▸ **TASK PROMPT**
In the data that follows, find the line containing "Recrutement (194, 1278)"; then quote that line and every line after it, exactly, through the last one.

▸ **LISTED ENTRIES**
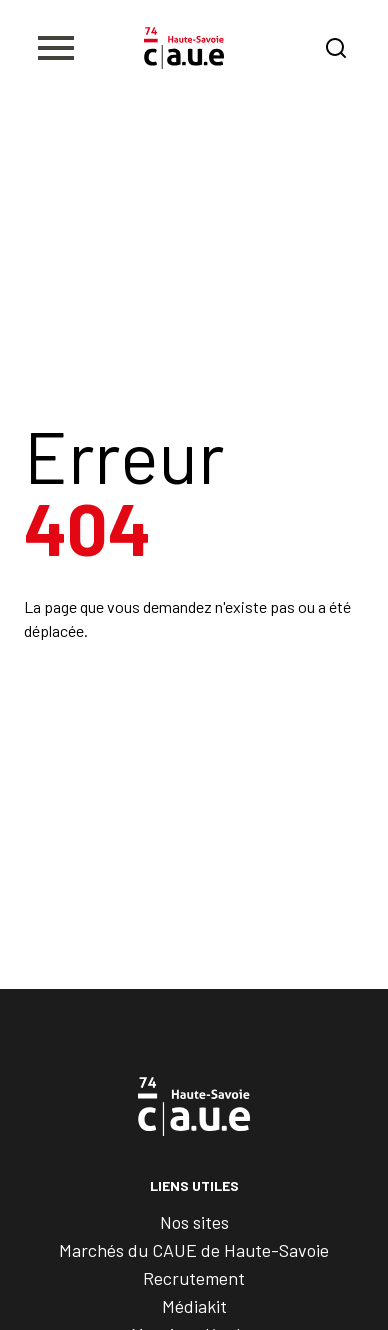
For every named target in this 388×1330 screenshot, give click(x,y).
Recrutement (194, 1278)
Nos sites (194, 1222)
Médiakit (194, 1306)
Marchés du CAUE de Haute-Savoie (194, 1250)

▸ **EXERCISE OUTPUT**
Recrutement (194, 1278)
Nos sites (194, 1222)
Médiakit (194, 1306)
Marchés du CAUE de Haute-Savoie (194, 1250)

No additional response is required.